Fruit Champagne

This should have been a post about elderflower champagne but the UK weather got the better of me. Luckily I have, over the years, adopted the simple fermenting method for elderflower champagne to create a fruity champagne using the softs fruits from my garden. Impress your friends and family with an elegant summer drink, similar to lemonade but with a beautiful fruity taste and around 1.5-3% alcohol.

Fruity Champagne is so easy to make. You don’t need any special equipment: a fermentation bucket, couple of kitchen utensils, cheesecloth  and plastic fizzy drinks bottles (the ones shaped like torpedoes).   Three simple ingredients: soft fruits, unrefined caster sugar and water. The fizz comes from the natural yeast on the fruit skins. A little dissolving, squishing, mixing, infusing, waiting and straining is all that’s needed to create your own fruity fizz.

This recipe uses redcurrant, but it works just as well with most summer fruit (red currents, gooseberries, loganberries, blackberries, etc.) or mix of fruits. You adjust the amount of  water according to the amounts of fruit you’ve picked as its never a perfect match.

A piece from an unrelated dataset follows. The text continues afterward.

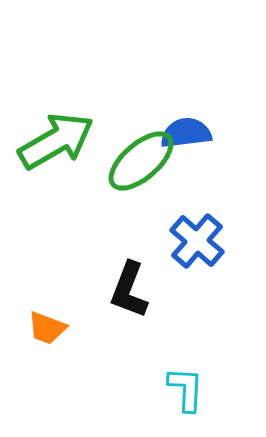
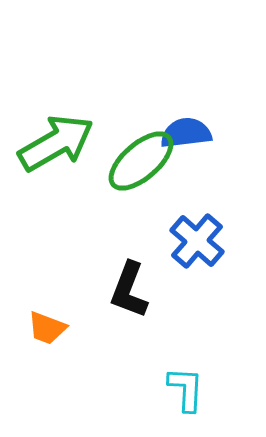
green arrow: moved 2 px down
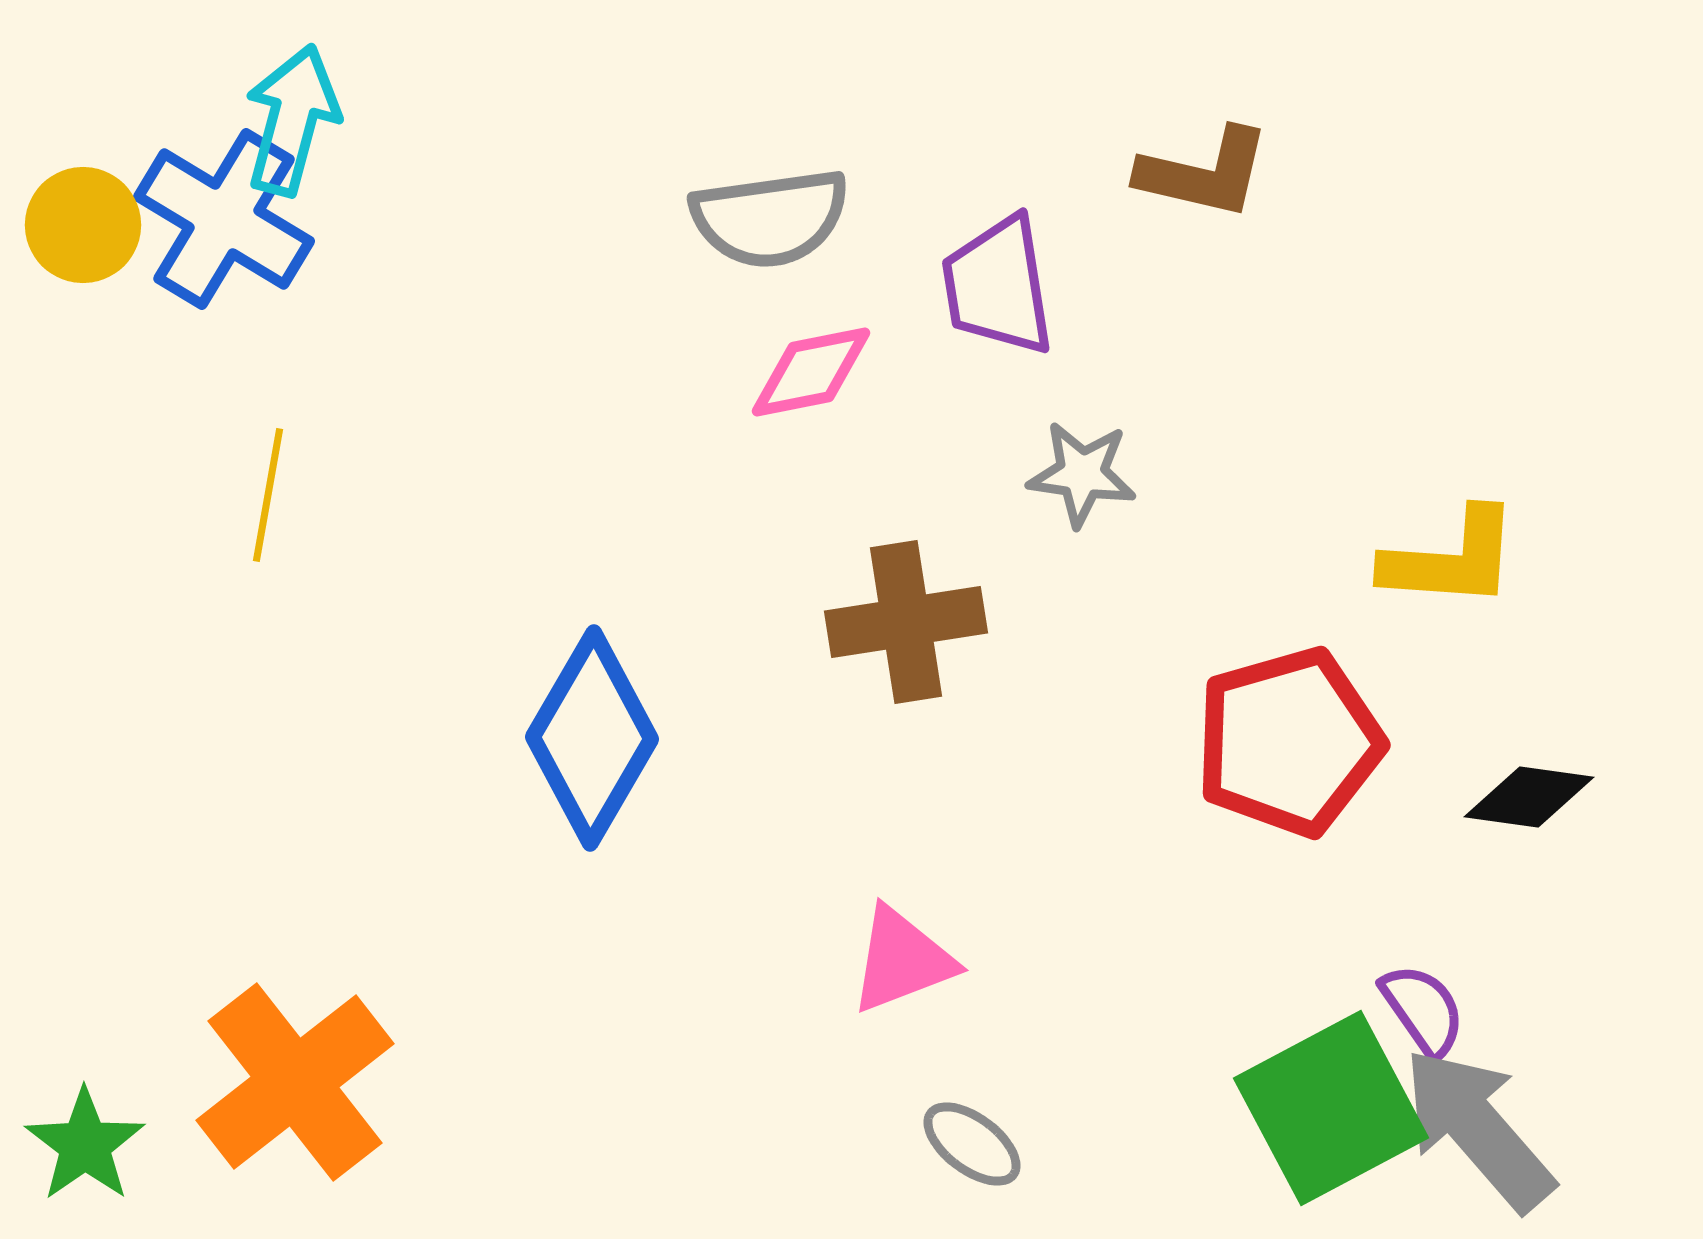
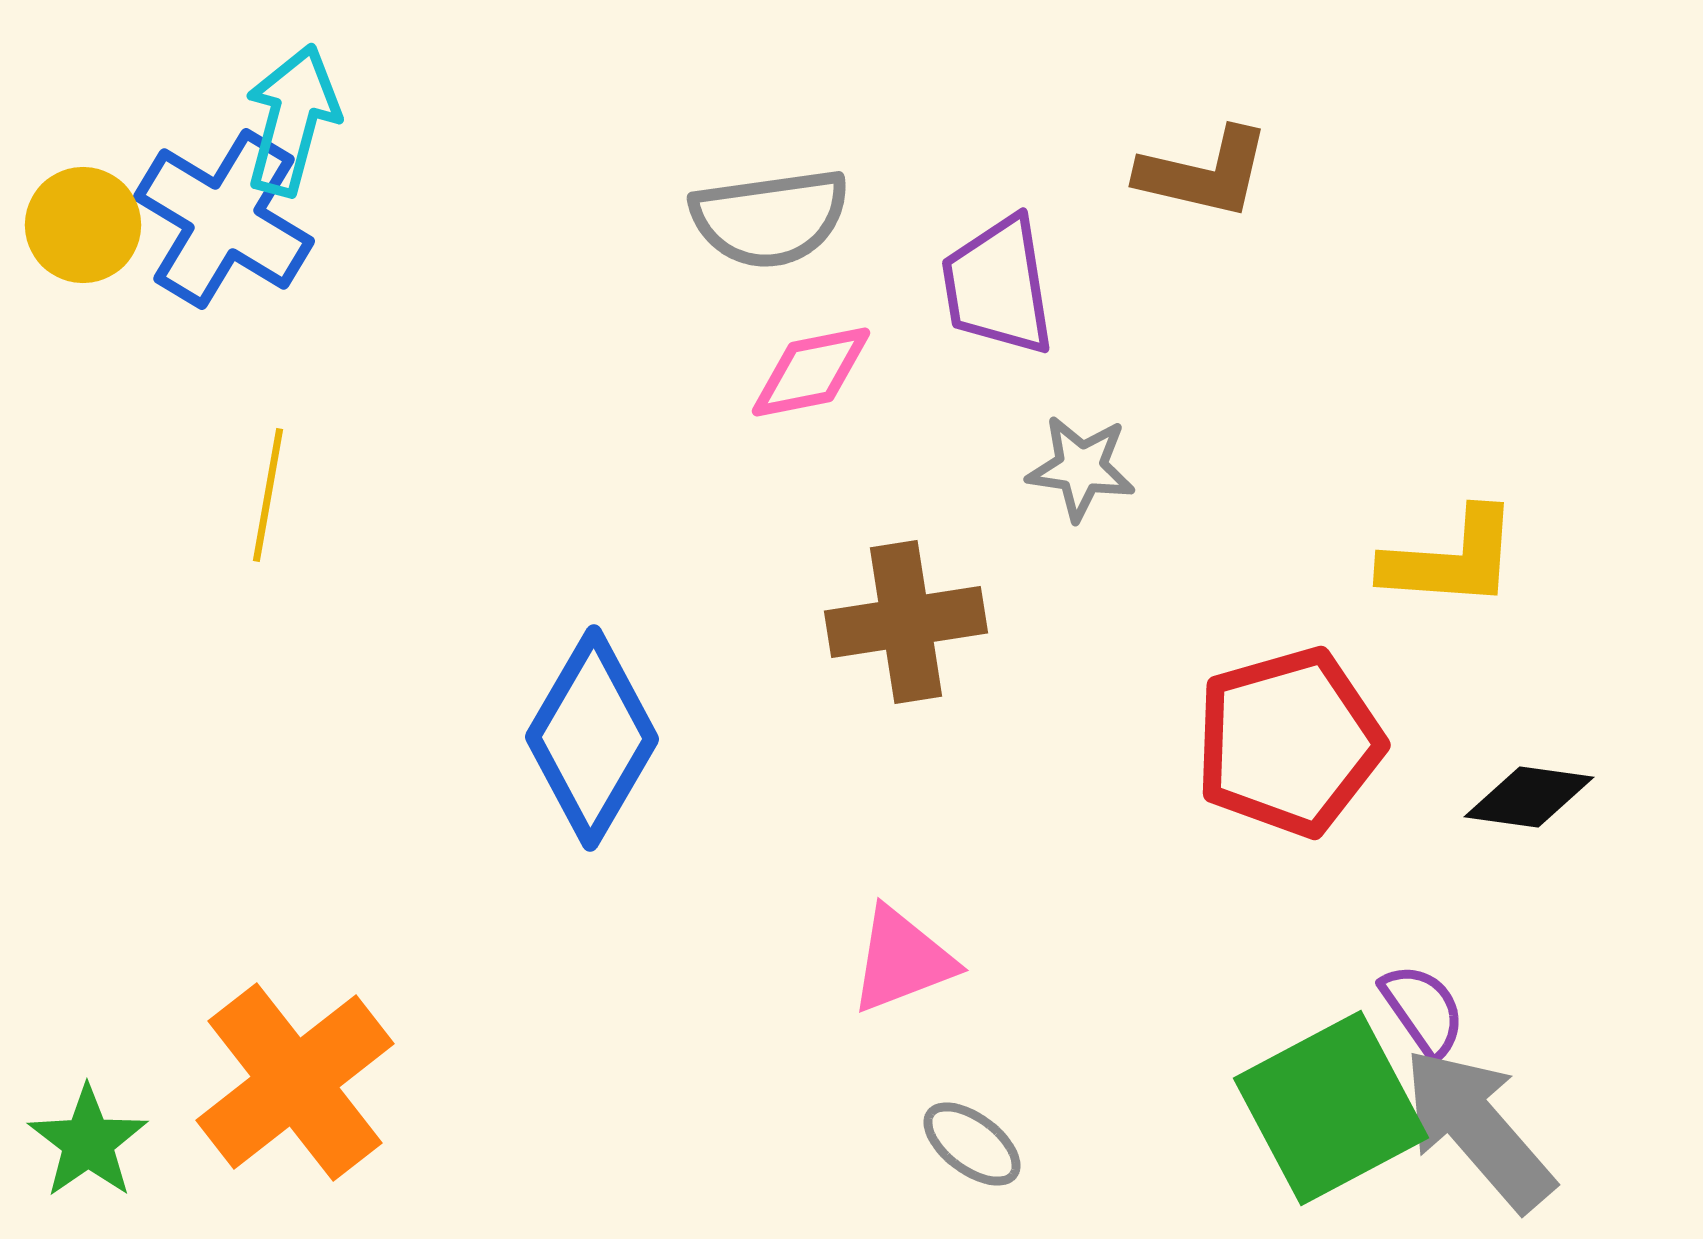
gray star: moved 1 px left, 6 px up
green star: moved 3 px right, 3 px up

Basic recipe is 750g to 1kg soft fruits, 1 kg sugar, 7 to 10 litres of water.


  • 750g red currants
  • 7 litres cold water
  • 1 kg unrefined caster sugar

Here’s what you do

De-stalk the red currants, only give them a light rinse and only if you have to. We are using the natural yeast on the fruit skins to create the fizz so less is definitely more.  Personally I don’t rinse or wash the fruit. Add the berries to your clean and sterilised fermentation bin.

Mash the fruit to break the skins and release the fruit juices. I find it easier to do this before I add any of the water.

mashed fruit ready for water and sugar
Add 6 litres of the cold water to the fermentation bin and give it a quick stir with a sterilised spoon.

red currants and water, already a lovely pink glow to the liquid
Dissolve the sugar in the remaining 1 litre of the  water – warming it gently to help dissolve the sugar fully. You only want to melt the sugar it doesn’t need to boil.
Carefully pour the sugar syrup into the fermenting bucket and stir to combine with the fruits and water mixture.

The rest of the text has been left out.